Work request:
Restate the listing below line for line and word for word, without the pictures.

Listed records:

□ □ □ □ □ □ □

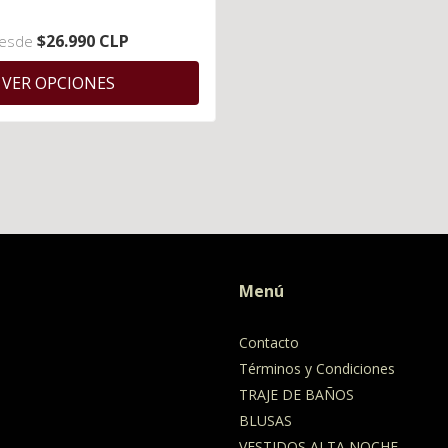
$26.990 CLP
esde
VER OPCIONES
Menú
Contacto
Términos y Condiciones
TRAJE DE BAÑOS
BLUSAS
VESTIDOS ALTA NOCHE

□ □ □ □ □ □ □

Response for this exercise:
$26.990 CLP
esde
VER OPCIONES
Menú
Contacto
Términos y Condiciones
TRAJE DE BAÑOS
BLUSAS
VESTIDOS ALTA NOCHE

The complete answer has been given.